One in five American children experience cholesterol problems states a newly released Centers for Disease Control and Prevention (CDC) report.
Approximately 21 percent of American children have high levels of low density lipoprotein (LDL) cholesterol or low levels of high density lipoprotein cholesterol (HDL). Referred to as bad cholesterol and good cholesterol, LDL and HDL levels are crucial in understanding health risks with children and teenagers.
According to the report, one in five American children experience cholesterol problems. Overall, in the age group 6 to 19, 7.4 percent of the children have high levels of total cholesterol (LDL+HDL+triglycerides). This suggests that the overall cholesterol levels exceeded 200mg/dl.
When accounting for obesity, the researchers found that high cholesterol levels are more prevalent in this category. 11.6 percent of the obese children had high total cholesterol levels. 6.3 percent of the children who weren’t obese had high cholesterol levels.
The findings of the study also suggest cholesterol levels were very different when sex was taken into account. Girls had higher chances of total high cholesterol levels than boys, with 8.9 percent compared to 5.9 percent. However, fewer girls were found to have low HDL cholesterol levels compared to boys, with 12 percent at 14.8 percent.
According to the CDC report, the low levels of HDL is the most worrying finding. Most of the participants in the study had HDL cholesterol levels under 40mg/dl. The study highlighted the overall number of children having low HDL cholesterol levels to be at 13.4 percent. In addition, 33 percent of obese children had low HDL cholesterol levels. By comparison, 6.8 percent of the normal weight children had low HDL cholesterol levels.

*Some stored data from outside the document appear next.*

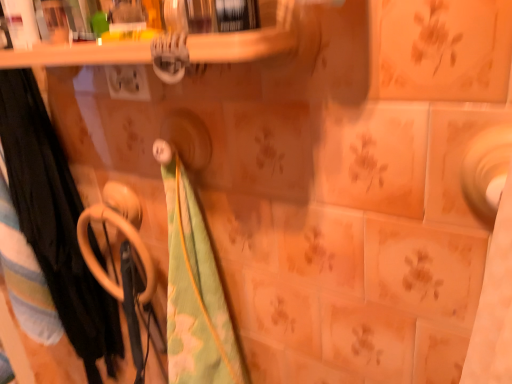 This screenshot has height=384, width=512. What do you see at coordinates (454, 157) in the screenshot?
I see `matte ceramic tile at right` at bounding box center [454, 157].

In order to face black fabric towel at left, which is the 3th beach towel from right to left, should I rotate leftwards or rightwards?

To align with it, rotate left about 32.017°.

Identify the location of green cotton beach towel at left, which is the 2th beach towel in right-to-left order. The image size is (512, 384). tap(57, 223).

Image resolution: width=512 pixels, height=384 pixels. Describe the element at coordinates (57, 223) in the screenshot. I see `green cotton beach towel at left, which is counted as the second beach towel, starting from the left` at that location.

The height and width of the screenshot is (384, 512). Identify the location of matte ceramic tile at right. (454, 157).

This screenshot has height=384, width=512. I want to click on the 3rd beach towel behind the matte ceramic tile at right, starting your count from the anchor, so click(x=24, y=273).

Considering the relative sizes of matte ceramic tile at right and black fabric towel at left, the first beach towel from the left, in the image provided, is matte ceramic tile at right taller than black fabric towel at left, the first beach towel from the left,?

No, matte ceramic tile at right is not taller than black fabric towel at left, the first beach towel from the left.

Between matte ceramic tile at right and black fabric towel at left, which is the 3th beach towel from right to left, which one is positioned in front?

Positioned in front is matte ceramic tile at right.

Which object is thinner, green cotton beach towel at left, which is the 2th beach towel in right-to-left order, or green floral fabric at center, which is the 1th beach towel from right to left?

Thinner between the two is green cotton beach towel at left, which is the 2th beach towel in right-to-left order.

Considering the sizes of green cotton beach towel at left, which is the 2th beach towel in right-to-left order, and green floral fabric at center, arranged as the third beach towel when viewed from the left, in the image, is green cotton beach towel at left, which is the 2th beach towel in right-to-left order, bigger or smaller than green floral fabric at center, arranged as the third beach towel when viewed from the left,?

In the image, green cotton beach towel at left, which is the 2th beach towel in right-to-left order, appears to be larger than green floral fabric at center, arranged as the third beach towel when viewed from the left.

Which is behind, point (45, 239) or point (170, 222)?

Point (45, 239)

One in five American children experience cholesterol problems, with the CDC report stating that at least one cholesterol measure yields abnormal values. As for teenagers aged 16 to 19 years old, their cholesterol measures indicated that 26.9 percent have either low HDL cholesterol levels or high total cholesterol levels.
High total cholesterol levels in addition to low HDL cholesterol levels represent risk factors for a number of health complications, including heart disease. These measures should be constantly tracked as they usually transit from childhood into adulthood if left unchecked.
The American Academy of Pediatrics has issued guidelines according to which all children in the age group 9-11 should be monitored constantly for cholesterol measures. During a physician visit, their cholesterol levels should be checked. If any abnormal values are detected, the children should be recalled for a check-up visit. Following the results, the physician should guide the children and the family to lifestyle changes or in the case of a medical cause, medication.